To quantify immune cell alignment with the periluminal region immediately adjacent to vessels, whole-mount LV ChP explants of LPS- and saline-injected Cx₃cr₁^+/GFP mice were isolated and immunostained for GFP to label immune cells, and PECAM to label vasculature. Using a 500 pixel x 500 pixel ROI (225 × 225 μm²), the image pixel intensities were rescaled to the range 0-1 (20^th percentile of pixel brightness rescaled to 0; 90^th percentile of pixel brightness rescaled to 1). A first step to defining the periluminal region was to develop an automated algorithm to segment the vasculature. Segmenting vasculature involved identifying image regions that contain tube-like structures. Additionally, these tubes may be of different sizes (e.g., capillaries versus veins), and may also join together in junctions. Based on this structural description, a Jerman filter (Jerman et al., 2016) based on the local second-order derivative of the image (filter widths from 8 to 15 pixels; regularization factor τ = 1) was used to enhance pixels that were part of tube-like structures. The resulting image was then binarized to separate vasculature from the background.

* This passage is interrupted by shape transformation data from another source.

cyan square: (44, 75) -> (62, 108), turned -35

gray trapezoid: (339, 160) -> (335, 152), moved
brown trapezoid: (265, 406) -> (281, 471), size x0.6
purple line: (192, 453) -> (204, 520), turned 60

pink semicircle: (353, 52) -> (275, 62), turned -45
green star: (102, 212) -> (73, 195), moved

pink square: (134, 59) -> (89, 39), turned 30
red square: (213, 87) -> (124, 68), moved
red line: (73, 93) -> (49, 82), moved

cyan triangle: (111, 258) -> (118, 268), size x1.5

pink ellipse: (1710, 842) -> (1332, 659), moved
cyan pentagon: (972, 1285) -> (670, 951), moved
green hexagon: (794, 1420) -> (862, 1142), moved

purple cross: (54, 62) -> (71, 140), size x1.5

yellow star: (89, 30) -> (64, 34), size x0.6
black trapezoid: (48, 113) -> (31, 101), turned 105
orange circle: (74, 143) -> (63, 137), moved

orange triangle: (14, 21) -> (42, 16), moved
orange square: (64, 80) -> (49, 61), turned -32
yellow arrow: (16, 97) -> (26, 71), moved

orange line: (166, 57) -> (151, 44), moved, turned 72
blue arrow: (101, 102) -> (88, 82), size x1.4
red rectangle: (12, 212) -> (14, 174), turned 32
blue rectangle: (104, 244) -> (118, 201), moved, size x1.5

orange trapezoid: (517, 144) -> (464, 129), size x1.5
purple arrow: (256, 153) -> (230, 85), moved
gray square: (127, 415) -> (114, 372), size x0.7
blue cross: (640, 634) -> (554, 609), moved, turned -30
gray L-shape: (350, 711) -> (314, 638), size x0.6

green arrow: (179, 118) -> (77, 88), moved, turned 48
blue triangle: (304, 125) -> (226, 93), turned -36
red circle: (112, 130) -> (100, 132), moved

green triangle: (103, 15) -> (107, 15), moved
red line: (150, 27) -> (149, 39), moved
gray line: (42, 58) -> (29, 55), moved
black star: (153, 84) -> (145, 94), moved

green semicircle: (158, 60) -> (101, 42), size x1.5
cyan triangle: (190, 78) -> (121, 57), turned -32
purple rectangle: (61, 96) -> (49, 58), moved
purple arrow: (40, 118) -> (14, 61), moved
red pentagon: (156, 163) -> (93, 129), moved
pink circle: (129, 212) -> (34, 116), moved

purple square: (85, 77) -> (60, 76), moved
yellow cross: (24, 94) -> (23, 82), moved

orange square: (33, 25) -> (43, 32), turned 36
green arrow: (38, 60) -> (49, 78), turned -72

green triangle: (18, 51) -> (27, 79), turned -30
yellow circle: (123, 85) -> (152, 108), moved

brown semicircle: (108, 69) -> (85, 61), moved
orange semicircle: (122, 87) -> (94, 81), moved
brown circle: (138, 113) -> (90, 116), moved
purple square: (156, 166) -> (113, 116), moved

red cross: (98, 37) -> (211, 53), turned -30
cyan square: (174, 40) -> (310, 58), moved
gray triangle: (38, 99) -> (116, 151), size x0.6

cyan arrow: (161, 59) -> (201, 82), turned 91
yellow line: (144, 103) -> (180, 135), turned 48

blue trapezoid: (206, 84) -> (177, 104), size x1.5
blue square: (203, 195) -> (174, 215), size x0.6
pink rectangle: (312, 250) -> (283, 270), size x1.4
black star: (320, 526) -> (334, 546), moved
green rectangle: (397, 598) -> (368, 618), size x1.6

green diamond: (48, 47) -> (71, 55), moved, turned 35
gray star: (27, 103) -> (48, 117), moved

To validate the automated vessel segmentation algorithm used as an initial step toward defining periluminal space surrounding vessels, the vasculature image was manually segmented as a ground truth comparison. Using the Selection Brush tool in Fiji, the vessels were hand traced and converted to a manual binary mask. The same region was automatically segmented, as above, to generate an automatic binary mask. The automated and binary masks were compared with the contour matching function, bfscore.m, in MATLAB. Briefly, the Boundary F1 score measures the how closely a predicted boundary matches a ground truth boundary. This algorithm was chosen over Dice or Jaccard similarity coefficients, as our principal goal involved defining the accuracy of the estimate of periluminal boundary.

To obtain an estimate of periluminal space, the edge of the binary image of vasculature (see above) was then dilated with a disk kernel with a width of 5 pixels (~1.6 μm). Pixels belonging to this dilated mask but not to the original vascular mask were considered to belong to the periluminal region.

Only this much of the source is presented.